Yes if used carelessly. Avoid placing fake doors inside production UIs for existing customers, always be transparent on follow‑up, and never charge for a non‑existent core feature without explicit pre‑order terms. Designed responsibly, fake doors are low‑risk and high‑signal.
What team size or stage is this matrix for?
This framework is optimized for seed to Series A startups and small product teams (1–10 people) who need fast, evidence‑based tradeoff decisions. Larger enterprises can adapt the questions but should add procurement and compliance checks.
Sources
Research used in this article
Each generated article keeps its own linked source list so the underlying reporting is visible and easy to verify.
Referenced source
Pretotype It — The Fake Door and Pretotyping Methods
https://www.pretotyping.org/
Chameleon
Fake Door Testing - How it Works, Benefits & Risks
https://www.chameleon.io/blog/fake-door-testing
ThoughtWorks
A strategic framework for build vs. buy (ThoughtWorks)
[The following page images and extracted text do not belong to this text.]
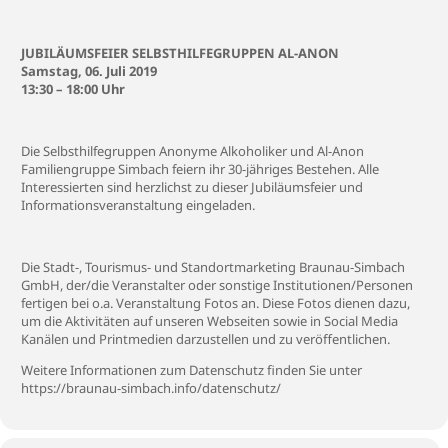
JUBILÄUMSFEIER SELBSTHILFEGRUPPEN AL-ANON
Samstag, 06. Juli 2019
13:30 – 18:00 Uhr
Die Selbsthilfegruppen Anonyme Alkoholiker und Al-Anon
Familiengruppe Simbach feiern ihr 30-jähriges Bestehen. Alle
Interessierten sind herzlichst zu dieser Jubiläumsfeier und
Informationsveranstaltung eingeladen.
Die Stadt-, Tourismus- und Standortmarketing Braunau-Simbach
GmbH, der/die Veranstalter oder sonstige Institutionen/Personen
fertigen bei o.a. Veranstaltung Fotos an. Diese Fotos dienen dazu,
um die Aktivitäten auf unseren Webseiten sowie in Social Media
Kanälen und Printmedien darzustellen und zu veröffentlichen.
Weitere Informationen zum Datenschutz finden Sie unter
https://braunau-simbach.info/datenschutz/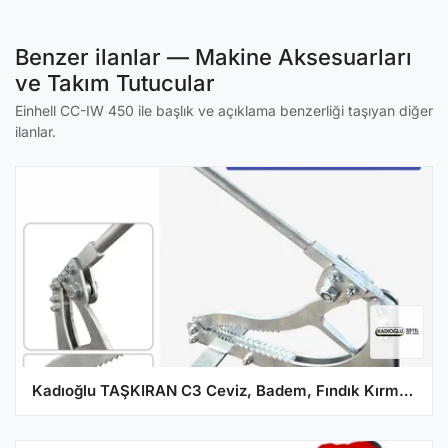
Benzer ilanlar — Makine Aksesuarları
ve Takım Tutucular
Einhell CC-IW 450 ile başlık ve açıklama benzerliği taşıyan diğer
ilanlar.
Kadıoğlu TAŞKIRAN C3 Ceviz, Badem, Fındık Kırma Aleti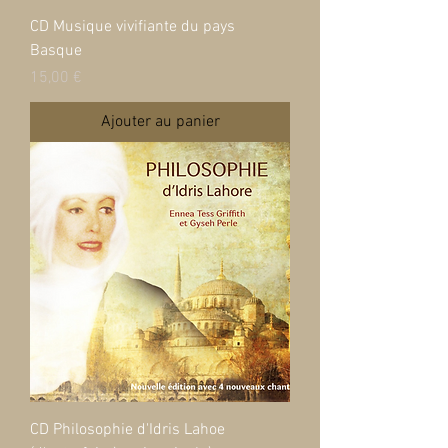
CD Musique vivifiante du pays
Basque
Prix
15,00 €
Ajouter au panier
CD Philosophie d'Idris Lahoe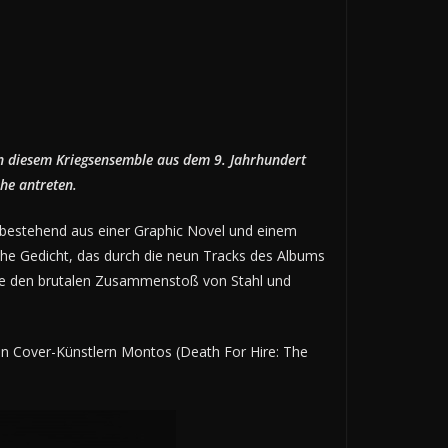
n diesem Kriegsensemble aus dem 9. Jahrhundert
che antreten.
bestehend aus einer Graphic Novel und einem
sche Gedicht, das durch die neun Tracks des Albums
, die den brutalen Zusammenstoß von Stahl und
den Cover-Künstlern Montos (Death For Hire: The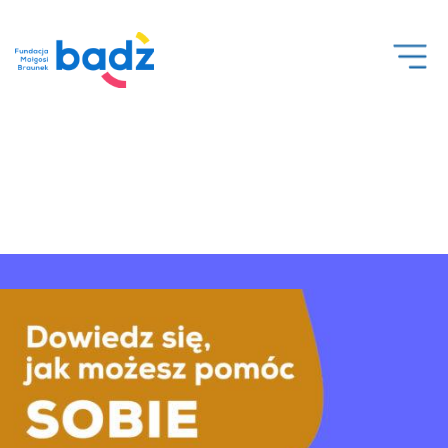
Ope
Men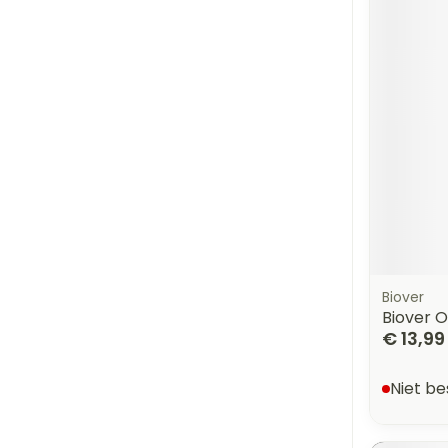
Biover
Biover O
€ 13,99
Niet b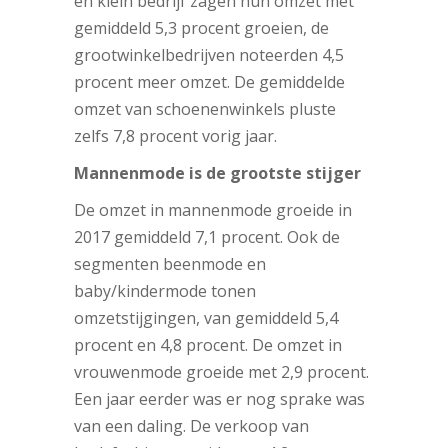
en klein bedrijf zagen hun omzet met
gemiddeld 5,3 procent groeien, de
grootwinkelbedrijven noteerden 4,5
procent meer omzet. De gemiddelde
omzet van schoenenwinkels pluste
zelfs 7,8 procent vorig jaar.
Mannenmode is de grootste stijger
De omzet in mannenmode groeide in
2017 gemiddeld 7,1 procent. Ook de
segmenten beenmode en
baby/kindermode tonen
omzetstijgingen, van gemiddeld 5,4
procent en 4,8 procent. De omzet in
vrouwenmode groeide met 2,9 procent.
Een jaar eerder was er nog sprake was
van een daling. De verkoop van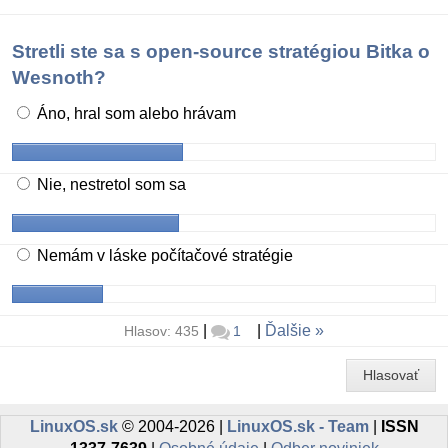
Stretli ste sa s open-source stratégiou Bitka o
Wesnoth?
Áno, hral som alebo hrávam
Nie, nestretol som sa
Nemám v láske počítačové stratégie
|
|
Ďalšie
Hlasov: 435
1
Hlasovať
LinuxOS.sk
© 2004-2026 |
LinuxOS.sk - Team
|
ISSN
https://www.thoughtworks.com/content/dam/thoughtworks/documents/e-book/tw_ebook_build_vs_buy_2022.pdf
Future Foundry
Why everyone gets fake door tests wrong
https://www.future-foundry.io/blog/why-everyone-gets-fake-door-tests-wrong
LaunchingNext
Fake Door Test: A Guide to Quickly Validating Ideas
https://www.launchingnext.com/blog/fake-door-test/
Next step
Turn the idea into a build-ready plan.
AppWispr takes the research and packages it into a product brief, mockups, screenshots, and launch copy you can use right away.